Kernels - and especially the Linux kernel - are high-performance systems that require lots of shared mutable state. Every driver is a glorified while loop waiting for an IRQ so it can copy a chunk of data from one shared mutable buffer to another shared mutable buffer. So there will need to be some level of unsafe in the code.

There's a fallacy that if 95% of the code is safe, and 5% is unsafe, then that code is only 5% as likely to contain memory errors as a comparable C program. But, to reiterate what another commenter said, and something I've predicted for a long time, the tendency for the "unsafe block" to become instrumented by the "safe block" will always exist. People will loosen the API contract between the "safe" and "unsafe" sides until an error in the "safe" side kicks off an error in the "unsafe" side.



> Every driver is a glorified while loop waiting for an IRQ

This is so obviously false that I suspect there's the reason you don't see any Rust gurus agreeing with you.

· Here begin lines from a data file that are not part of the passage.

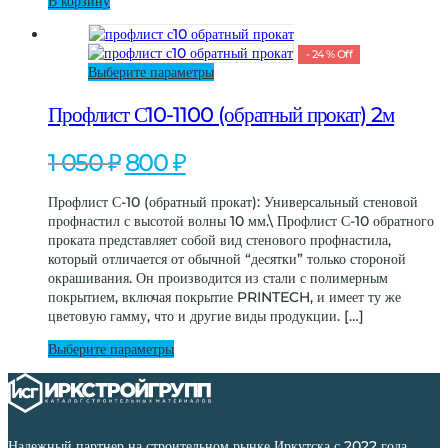
В корзину
-
24
%
Off
Этот
Выберите параметры
товар
имеет
Профлист С10-1100 (обратный прокат) 2м
несколько
вариаций.
Первоначальная
Текущая
1 050
₽
800
₽
Опции
цена
цена:
можно
составляла
800 ₽.
Профлист С-10 (обратный прокат): Универсальный стеновой
выбрать
1
профнастил с высотой волны 10 мм.\ Профлист С-10 обратного
на
050 ₽.
проката представляет собой вид стенового профнастила,
странице
который отличается от обычной “десятки” только стороной
товара.
окрашивания. Он производится из стали с полимерным
покрытием, включая покрытие PRINTECH, и имеет ту же
цветовую гамму, что и другие виды продукции. […]
Этот
Выберите параметры
товар
имеет
несколько
вариаций.
Опции
Надежный партнер на строительном рынке Иркутска с 2022 года.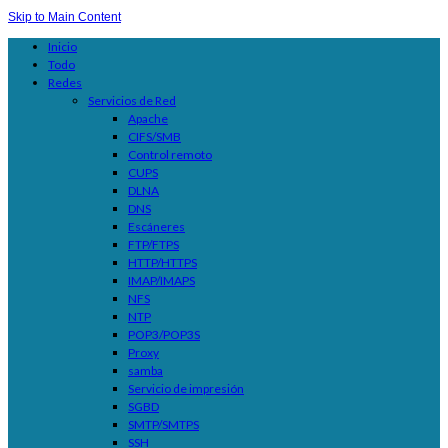
Skip to Main Content
Inicio
Todo
Redes
Servicios de Red
Apache
CIFS/SMB
Control remoto
CUPS
DLNA
DNS
Escáneres
FTP/FTPS
HTTP/HTTPS
IMAP/IMAPS
NFS
NTP
POP3/POP3S
Proxy
samba
Servicio de impresión
SGBD
SMTP/SMTPS
SSH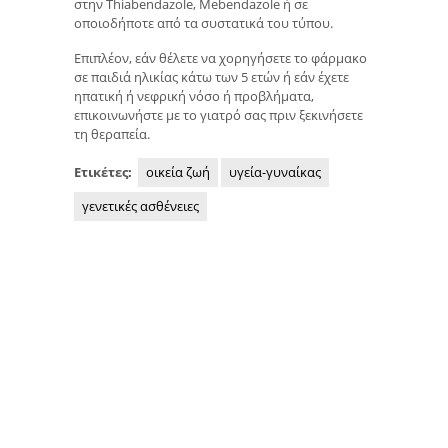
στην Thiabendazole, Mebendazole ή σε
οποιοδήποτε από τα συστατικά του τύπου.
Επιπλέον, εάν θέλετε να χορηγήσετε το φάρμακο
σε παιδιά ηλικίας κάτω των 5 ετών ή εάν έχετε
ηπατική ή νεφρική νόσο ή προβλήματα,
επικοινωνήστε με το γιατρό σας πριν ξεκινήσετε
τη θεραπεία.
Ετικέτες:
οικεία ζωή
υγεία-γυναίκας
γενετικές ασθένειες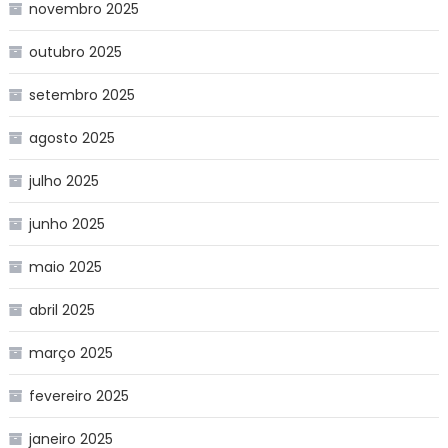
novembro 2025
outubro 2025
setembro 2025
agosto 2025
julho 2025
junho 2025
maio 2025
abril 2025
março 2025
fevereiro 2025
janeiro 2025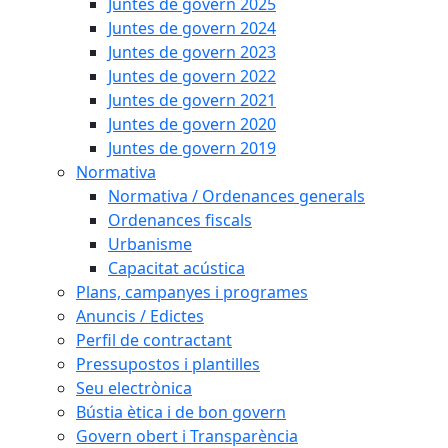
Juntes de govern 2025
Juntes de govern 2024
Juntes de govern 2023
Juntes de govern 2022
Juntes de govern 2021
Juntes de govern 2020
Juntes de govern 2019
Normativa
Normativa / Ordenances generals
Ordenances fiscals
Urbanisme
Capacitat acústica
Plans, campanyes i programes
Anuncis / Edictes
Perfil de contractant
Pressupostos i plantilles
Seu electrònica
Bústia ètica i de bon govern
Govern obert i Transparència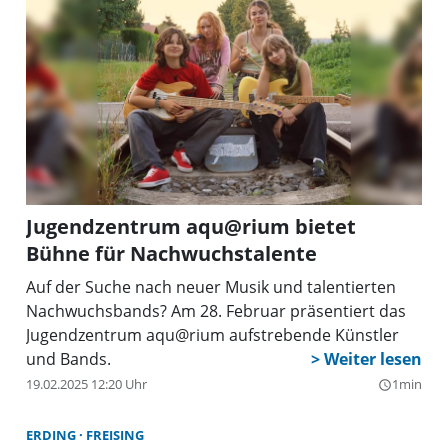
Jugendzentrum aqu@rium bietet
Bühne für Nachwuchstalente
Auf der Suche nach neuer Musik und talentierten
Nachwuchsbands? Am 28. Februar präsentiert das
Jugendzentrum aqu@rium aufstrebende Künstler
und Bands.
19.02.2025 12:20 Uhr
1min
query_builder
ERDING
FREISING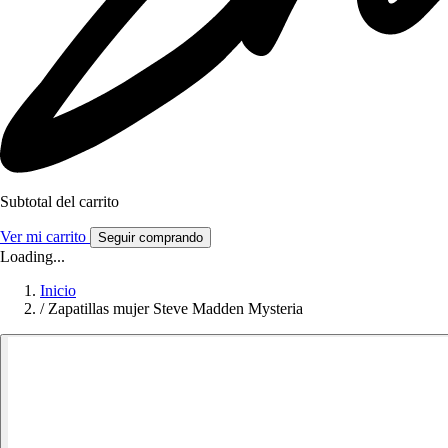
Subtotal del carrito
Ver mi carrito
Seguir comprando
Loading...
Inicio
/
Zapatillas mujer Steve Madden Mysteria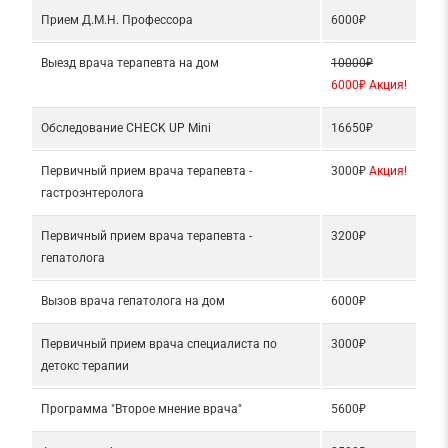
Прием Д.М.Н. Профессора
6000₽
Выезд врача терапевта на дом
10000₽
6000₽ Акция!
Обследование CHECK UP Mini
16650₽
Первичный прием врача терапевта -
3000₽
Акция!
гастроэнтеролога
Первичный прием врача терапевта -
3200₽
гепатолога
Вызов врача гепатолога на дом
6000₽
Первичный прием врача специалиста по
3000₽
детокс терапии
Программа "Второе мнение врача"
5600₽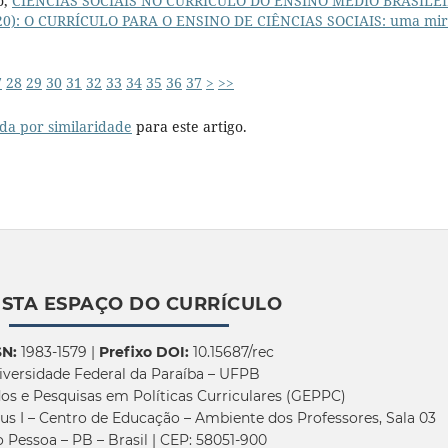
ó,
CIÊNCIAS SOCIAIS NO CURRÍCULO DO ENSINO MÉDIO BRASILE
 (2020): O CURRÍCULO PARA O ENSINO DE CIÊNCIAS SOCIAIS: uma mi
7
28
29
30
31
32
33
34
35
36
37
>
>>
da por similaridade
para este artigo.
ISTA ESPAÇO DO CURRÍCULO
SN:
1983-1579 |
Prefixo DOI:
10.15687/rec
iversidade Federal da Paraíba – UFPB
os e Pesquisas em Políticas Curriculares (GEPPC)
us I – Centro de Educação – Ambiente dos Professores, Sala 03
 Pessoa – PB – Brasil | CEP: 58051-900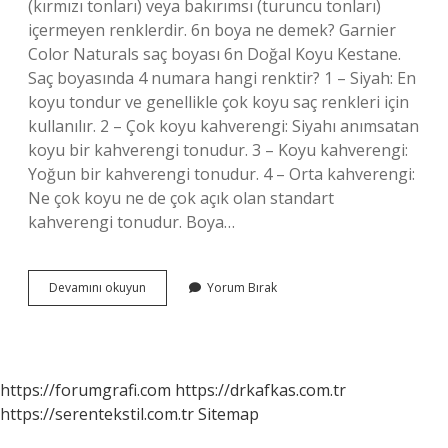
(kırmızı tonları) veya bakırımsı (turuncu tonları)
içermeyen renklerdir. 6n boya ne demek? Garnier
Color Naturals saç boyası 6n Doğal Koyu Kestane.
Saç boyasında 4 numara hangi renktir? 1 – Siyah: En
koyu tondur ve genellikle çok koyu saç renkleri için
kullanılır. 2 – Çok koyu kahverengi: Siyahı anımsatan
koyu bir kahverengi tonudur. 3 – Koyu kahverengi:
Yoğun bir kahverengi tonudur. 4 – Orta kahverengi:
Ne çok koyu ne de çok açık olan standart
kahverengi tonudur. Boya…
Irize
Devamını okuyun
Yorum Bırak
Ne
Demek
https://forumgrafi.com
https://drkafkas.com.tr
https://serentekstil.com.tr
Sitemap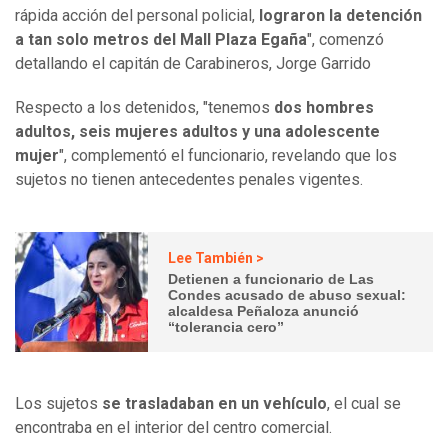
rápida acción del personal policial,
lograron la detención
a tan solo metros del Mall Plaza Egaña
", comenzó
detallando el capitán de Carabineros, Jorge Garrido
Respecto a los detenidos, "tenemos
dos hombres
adultos, seis mujeres adultos y una adolescente
mujer
", complementó el funcionario, revelando que los
sujetos no tienen antecedentes penales vigentes.
Lee También >
Detienen a funcionario de Las
Condes acusado de abuso sexual:
alcaldesa Peñaloza anunció
“tolerancia cero”
Los sujetos
se trasladaban en un vehículo
, el cual se
encontraba en el interior del centro comercial.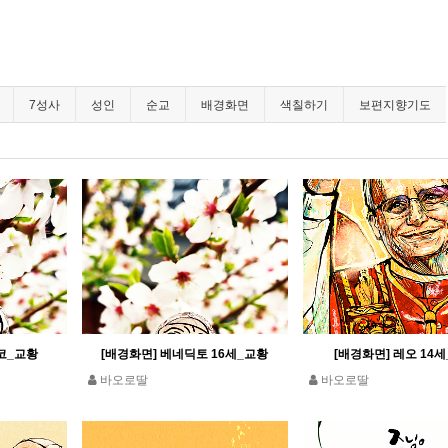
7성사
성인
순교
배경화면
색칠하기
보편지향기도
코_교황
[배경화면] 베네딕토 16세_교황
[배경화면] 레오 14
바오로딸
바오로딸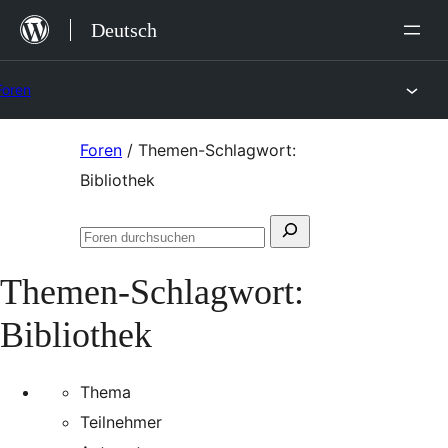
Zum
Deutsch
Inhalt
springen
Foren
Zum
Foren
/
Themen-Schlagwort:
Inhalt
Bibliothek
springen
Suchen
Foren
nach:
durchsuchen
Themen-Schlagwort:
Bibliothek
Thema
Teilnehmer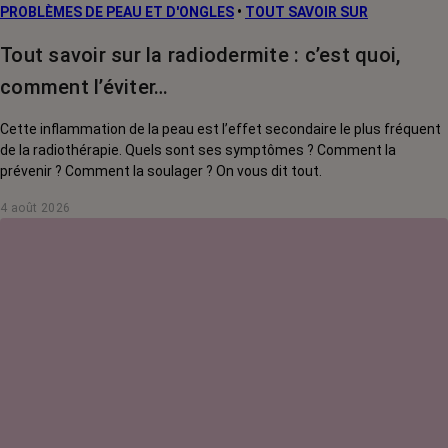
PROBLÈMES DE PEAU ET D'ONGLES
•
TOUT SAVOIR SUR
Tout savoir sur la radiodermite : c’est quoi,
comment l’éviter…
Cette inflammation de la peau est l’effet secondaire le plus fréquent
de la radiothérapie. Quels sont ses symptômes ? Comment la
prévenir ? Comment la soulager ? On vous dit tout.
4 août 2026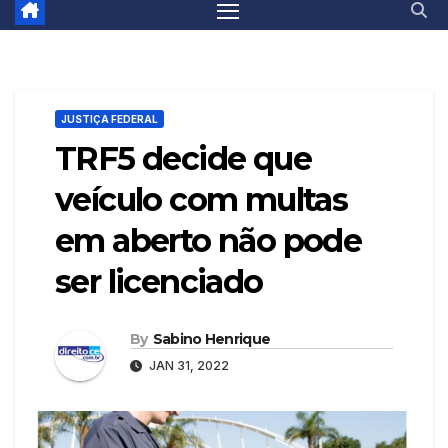
JUSTIÇA FEDERAL
TRF5 decide que
veículo com multas
em aberto não pode
ser licenciado
By
Sabino Henrique
JAN 31, 2022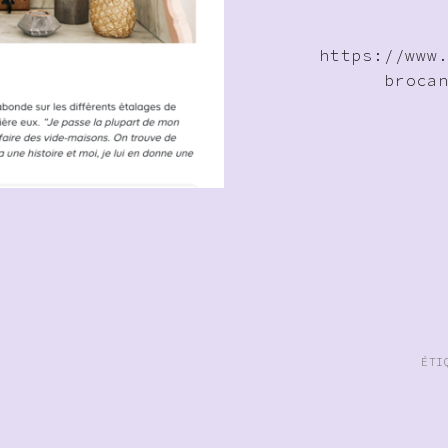
https://www
broca
ÉTI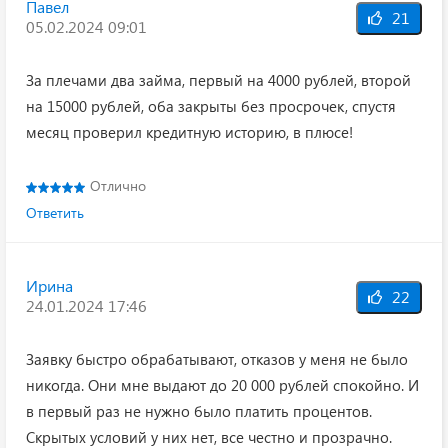
Павел
21
05.02.2024 09:01
За плечами два займа, первый на 4000 рублей, второй
на 15000 рублей, оба закрыты без просрочек, спустя
месяц проверил кредитную историю, в плюсе!
Отлично
Ответить
Ирина
22
24.01.2024 17:46
Заявку быстро обрабатывают, отказов у меня не было
никогда. Они мне выдают до 20 000 рублей спокойно. И
в первый раз не нужно было платить процентов.
Скрытых условий у них нет, все честно и прозрачно.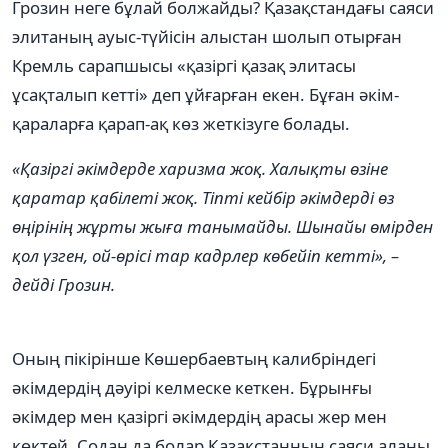
Грозин неге бұлай болжайды? Қазақстандағы саяси
элитаның ауыс-түйісін алыстан шолып отырған
Кремль сарапшысы «қазіргі қазақ элитасы
ұсақталып кетті» деп ұйғарған екен. Бұған әкім-
қараларға қарап-ақ көз жеткізуге болады.
«Қазіргі әкімдерде харизма жоқ. Халықты өзіне
қаратар қабілеті жоқ. Тіпті кейбір әкімдерді өз
өңірінің жұрты жыға танымайды. Шынайы өмірден
қол үзген, ой-өрісі тар кадрлер көбейіп кетті», –
дейді Грозин.
Оның пікірінше Көшербаевтың калибріндегі
әкімдердің дәуірі келмеске кеткен. Бұрынғы
әкімдер мен қазіргі әкімдердің арасы жер мен
көктей. Содан да болар Қазақстанның саяси алаңы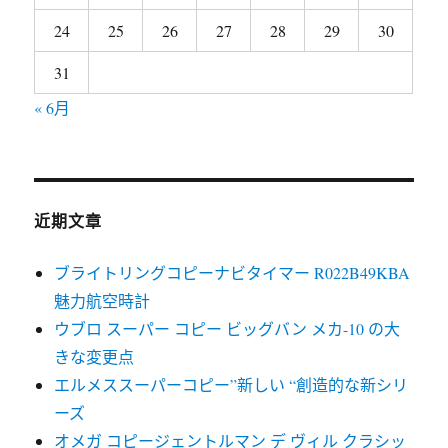
24
25
26
27
28
29
30
31
« 6月
近期文章
ブライトリングコピーナビタイマー R022B49KBA
魅力航空時計
ウブロ スーパー コピー ビッグバン メカ-10 の大
きな変更点
エルメススーパーコピー”新しい “創造的な新シリ
ーズ
オメガ コピージェントルマン デ ヴィル クラシッ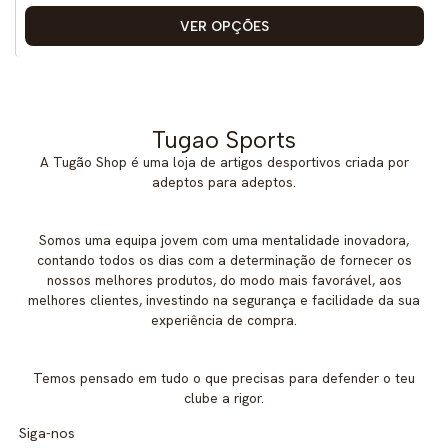
VER OPÇÕES
Tugao Sports
A Tugão Shop é uma loja de artigos desportivos criada por
adeptos para adeptos.
Somos uma equipa jovem com uma mentalidade inovadora,
contando todos os dias com a determinação de fornecer os
nossos melhores produtos, do modo mais favorável, aos
melhores clientes, investindo na segurança e facilidade da sua
experiência de compra.
Temos pensado em tudo o que precisas para defender o teu
clube a rigor.
Siga-nos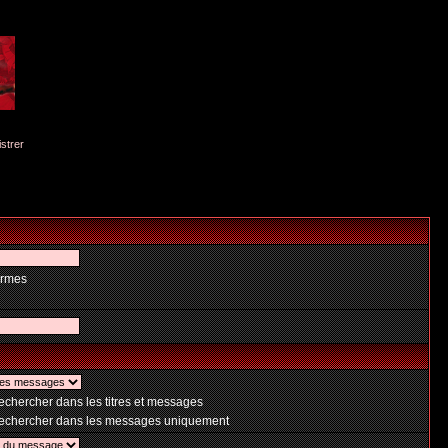
istrer
ermes
chercher dans les titres et messages
chercher dans les messages uniquement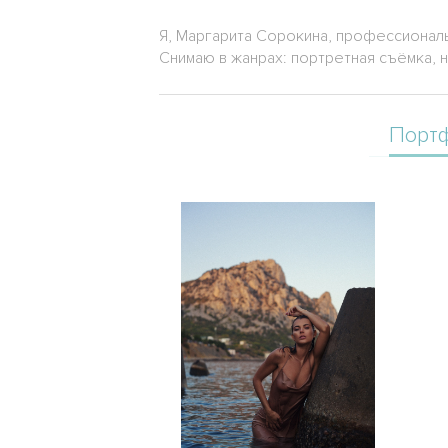
Я, Маргарита Сорокина, профессионал
Снимаю в жанрах: портретная съёмка, 
Порт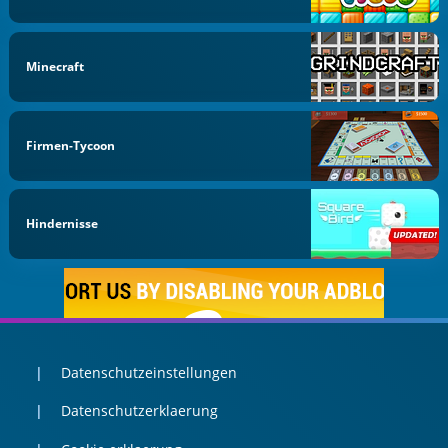
Minecraft
Firmen-Tycoon
Hindernisse
Datenschutzeinstellungen
Datenschutzerklaerung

Drivers do lots of resource and memory management, far more than just spinning on IRQs.


I should probably ask what experience do you have writing hardware drivers for the Linux kernel, but it's pretty obvious the answer is: none. I actually burst out laughing reading your comment, it's ridiculous.

My anecdotal experience interviewing big tech engineers that used Rust reflects GP's hunch about this astonishing experience gap. Just this year, 4/4 candidates I interviewed couldn't give me the correct answer for what two bytes in base 2 represented in base 10. Not a single candidate asked me about the endianness of the system.

Now that Rust in the kernel doesn't have an "experimental" escape hatch, these motte-and-bailey arguments aren't going to work. Ultimately, I think this is a good thing for Rust in the kernel. Once all of the idiots and buffoons have been sufficiently derided and ousted from public discourse (deservedly so), we can finally begin having serious and productive technical discussions about how to make C and Rust interoperate in the kernel.


When you say "base 10", is that "10"-er written in big endian or small endian?

It's as if there's a convention of sorts to how we write numbers (regardless of base).

If you don't state endianness in your exercise, one should assume the convention is followed.


That makes no sense. The value of two bytes as a single number is strictly dependent on endianness, and there's no "convention" that can be assumed.

You're saying you believe every Linux driver actually is a glorified while loop?

I guess it makes sense you're having trouble hiring qualified candidates.


He's arguing most drivers are mostly event driven --- which is true, trivially.

Nowhere did he argue that. What he actually argued--poorly and offensively--is that it's "pretty obvious" that bronson has no experience writing Linux hardware drivers.

That's remarkable, since his comment says nothing about events.

Still, it sounds like you're saying that Linux drivers are more than glorified do loops spinning on IRQs, right? If so, then I guess we agree.


I'll accept praising with faint disagreement any day.